Search ranking/relevance algorithms

2019-02-11 15:18发布

问题:

When developing a database of articles in a Knowledge Base (for example) - what are the best ways to sort and display the most relevant answers to a users' question?

Would you use additional data such as keyword weighting based on whether previous users found the article of help, or do you find a simple keyword matching algorithm to be sufficient?

回答1:

Perhaps the easiest and most naive approach that will give immediately useful results would be to implement *tf-idf:

Variations of the tf–idf weighting scheme are often used by search engines as a central tool in scoring and ranking a document's relevance given a user query. tf–idf can be successfully used for stop-words filtering in various subject fields including text summarization and classification.
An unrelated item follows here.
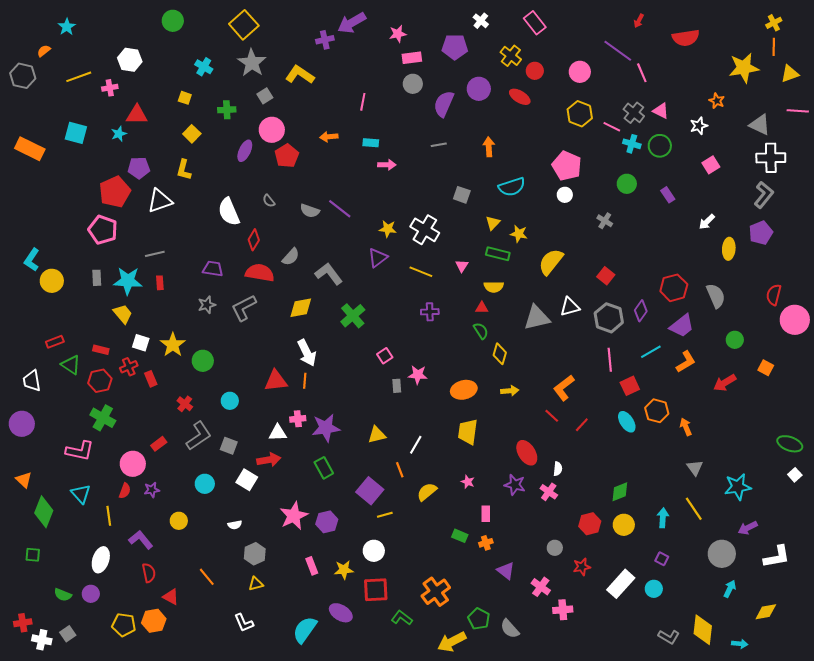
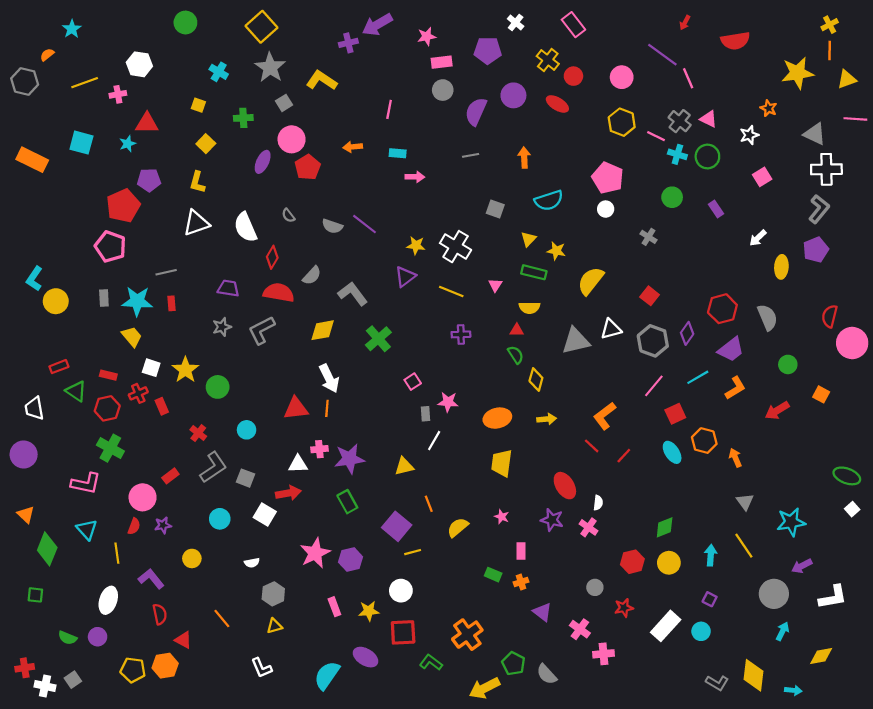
white triangle: (160, 201) -> (196, 223), moved
pink line: (610, 360) -> (654, 386), turned 45
white line: (416, 445) -> (434, 441), moved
In a recent related question of mine here I learned of an excellent free book on this topic which you can download or read online:

An Introduction to Information Retrieval



回答2:

That's a hard question, and companies like Google are pushing a lot of efforts to address this question. Have a look at Google Enterprise Search Appliance or Exalead Enterprise Search.

Then, as a personal opinion, I don't think that any "naive" approach is going to improve much the result compared to naive keyword search and ordering by the number of views on the documents.

If you have the possibility to expose your knowledge base to the web, then, just do it, and let your favorite search engine handles the search for you.



回答3:

A little more specificity of your exact problem would be good. There are a lot of different techniques that you can use. Many of these are driven by other pieces of data. You can of course use Lucene and build your own indexes. There are bindings for many languages to lucene. Moving up there is also the Solr project which is Lucene with a lot of tools and extra functionality around it. That may be more along the lines of what you are looking for.

Intent is tricky and most modern search engines rely on statistical intent to aid in the ordering of results. You can always have an is this article useful button and store the query text that leads to useful documents. You could then add a layer of information to the index to boost specific words or phrases and help them point to certain documents.

Some things to think about...How many documents? What is the average length? Are they updated frequently? What do users do with the documents? What does the spread of unique words to documents look like? (More simply is it easy to match a query with a specific document(s) based on common unique features.)

If it is on the web you can always make a google custom search engine that just searches your site although you may find this to be sub-optimal for a variety of reasons.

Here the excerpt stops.